> REQUIRED WORK
Could you please retype exactly the lines from the start of the records below through the line that contains "リは名前順、インストール日順、使用頻度順、カテゴリ", both included, and leave out the pictures?

> DATA UNDER STUDY
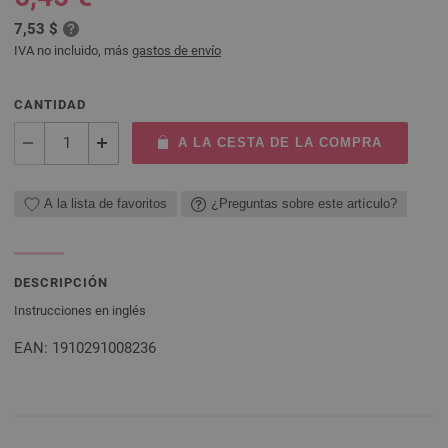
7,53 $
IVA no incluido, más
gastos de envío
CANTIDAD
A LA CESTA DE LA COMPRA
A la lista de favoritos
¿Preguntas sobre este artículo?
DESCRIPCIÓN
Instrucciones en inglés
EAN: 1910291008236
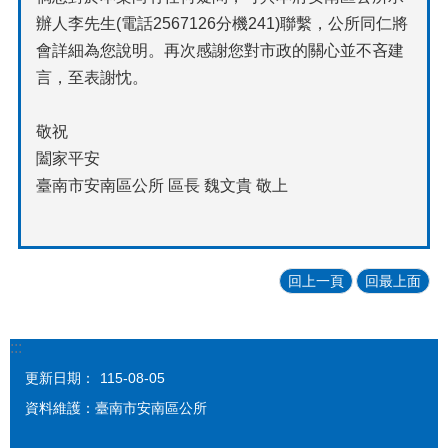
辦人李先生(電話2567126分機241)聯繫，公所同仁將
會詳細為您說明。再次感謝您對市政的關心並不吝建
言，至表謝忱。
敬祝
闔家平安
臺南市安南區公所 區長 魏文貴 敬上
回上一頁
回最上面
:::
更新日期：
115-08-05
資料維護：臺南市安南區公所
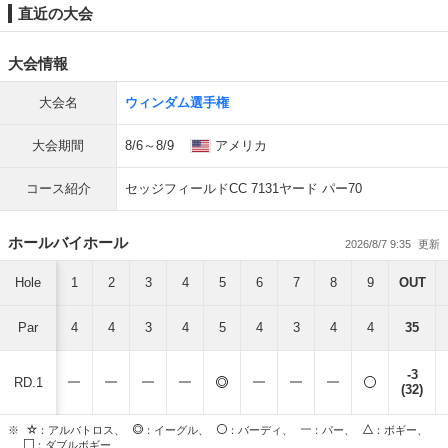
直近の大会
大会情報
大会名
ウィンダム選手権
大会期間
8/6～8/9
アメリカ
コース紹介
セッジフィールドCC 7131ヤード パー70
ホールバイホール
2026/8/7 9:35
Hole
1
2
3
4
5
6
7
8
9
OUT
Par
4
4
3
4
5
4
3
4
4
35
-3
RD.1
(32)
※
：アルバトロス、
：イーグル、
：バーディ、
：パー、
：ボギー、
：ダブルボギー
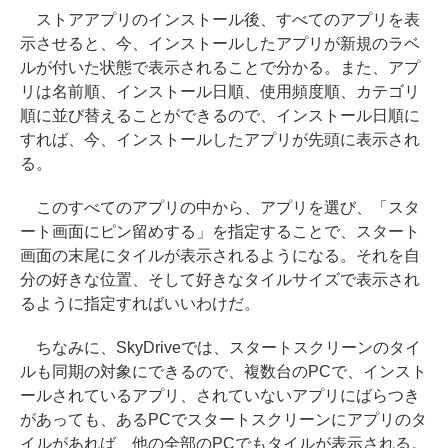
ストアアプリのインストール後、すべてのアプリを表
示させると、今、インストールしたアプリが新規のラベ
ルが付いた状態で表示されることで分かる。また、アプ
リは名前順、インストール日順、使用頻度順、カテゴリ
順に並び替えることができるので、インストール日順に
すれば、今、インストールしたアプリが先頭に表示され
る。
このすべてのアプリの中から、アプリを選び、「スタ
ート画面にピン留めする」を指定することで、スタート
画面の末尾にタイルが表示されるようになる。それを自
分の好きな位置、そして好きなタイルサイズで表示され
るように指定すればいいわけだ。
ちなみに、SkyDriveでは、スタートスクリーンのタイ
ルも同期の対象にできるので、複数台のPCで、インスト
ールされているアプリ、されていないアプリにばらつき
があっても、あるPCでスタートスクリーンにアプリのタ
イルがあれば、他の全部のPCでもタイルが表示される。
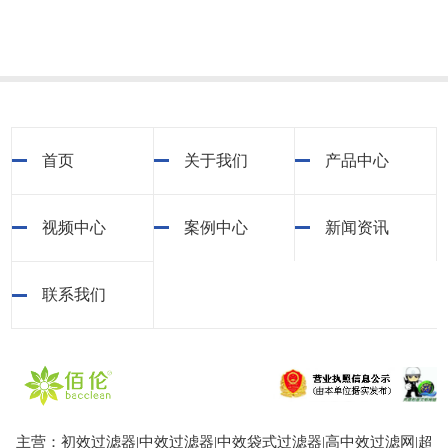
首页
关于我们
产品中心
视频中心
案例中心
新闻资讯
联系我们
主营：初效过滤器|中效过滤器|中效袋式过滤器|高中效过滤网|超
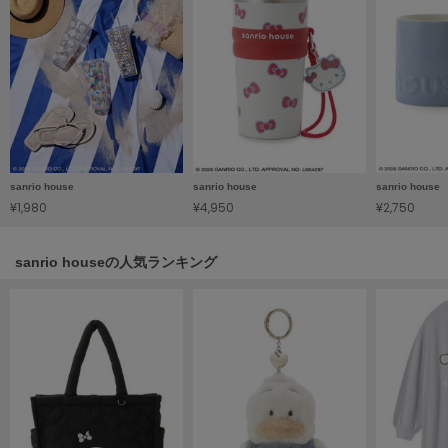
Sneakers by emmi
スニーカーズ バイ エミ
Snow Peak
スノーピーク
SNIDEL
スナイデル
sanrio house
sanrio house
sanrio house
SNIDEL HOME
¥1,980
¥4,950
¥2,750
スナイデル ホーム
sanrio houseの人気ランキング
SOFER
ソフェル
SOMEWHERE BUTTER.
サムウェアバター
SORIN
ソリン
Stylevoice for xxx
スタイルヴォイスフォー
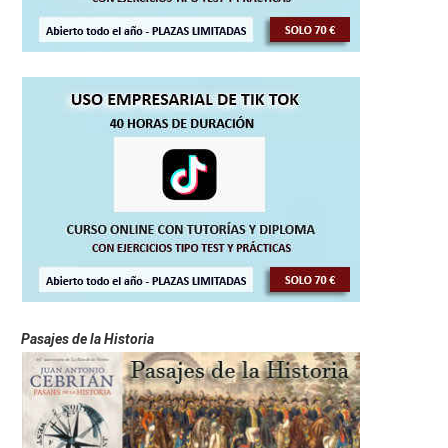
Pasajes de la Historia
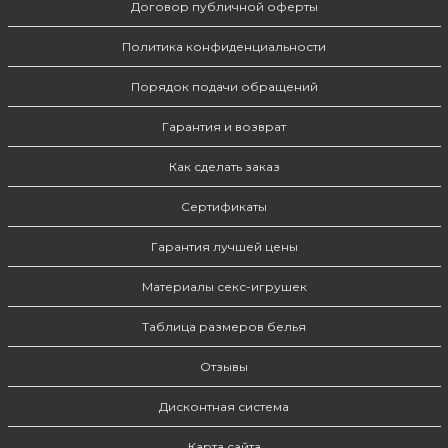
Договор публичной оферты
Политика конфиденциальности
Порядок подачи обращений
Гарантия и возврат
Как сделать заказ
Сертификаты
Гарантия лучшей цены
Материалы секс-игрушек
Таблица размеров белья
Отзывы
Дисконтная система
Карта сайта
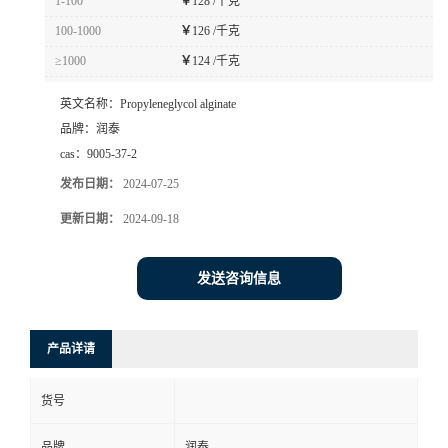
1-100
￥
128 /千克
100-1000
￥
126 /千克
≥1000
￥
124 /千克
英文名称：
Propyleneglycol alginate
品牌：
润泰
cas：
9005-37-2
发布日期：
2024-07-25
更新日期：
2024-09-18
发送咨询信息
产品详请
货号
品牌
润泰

> SOLUTION FOR THIS EXERCISE
7,53 $
IVA no incluido, más
gastos de envío
CANTIDAD
A LA CESTA DE LA COMPRA
A la lista de favoritos
¿Preguntas sobre este artículo?
DESCRIPCIÓN
Instrucciones en inglés
EAN: 1910291008236
辦人李先生(電話2567126分機241)聯繫，公所同仁將
會詳細為您說明。再次感謝您對市政的關心並不吝建
言，至表謝忱。
敬祝
闔家平安
臺南市安南區公所 區長 魏文貴 敬上
回上一頁
回最上面
:::
更新日期：
115-08-05
資料維護：臺南市安南區公所
直近の大会
大会情報
大会名
ウィンダム選手権
大会期間
8/6～8/9
アメリカ
コース紹介
セッジフィールドCC 7131ヤード パー70
ホールバイホール
2026/8/7 9:35
Hole
1
2
3
4
5
6
7
8
9
OUT
Par
4
4
3
4
5
4
3
4
4
35
-3
RD.1
(32)
※
：アルバトロス、
：イーグル、
：バーディ、
：パー、
：ボギー、
：ダブルボギー
ストアアプリのインストール後、すべてのアプリを表
示させると、今、インストールしたアプリが新規のラベ
ルが付いた状態で表示されることで分かる。また、アプ
リは名前順、インストール日順、使用頻度順、カテゴリ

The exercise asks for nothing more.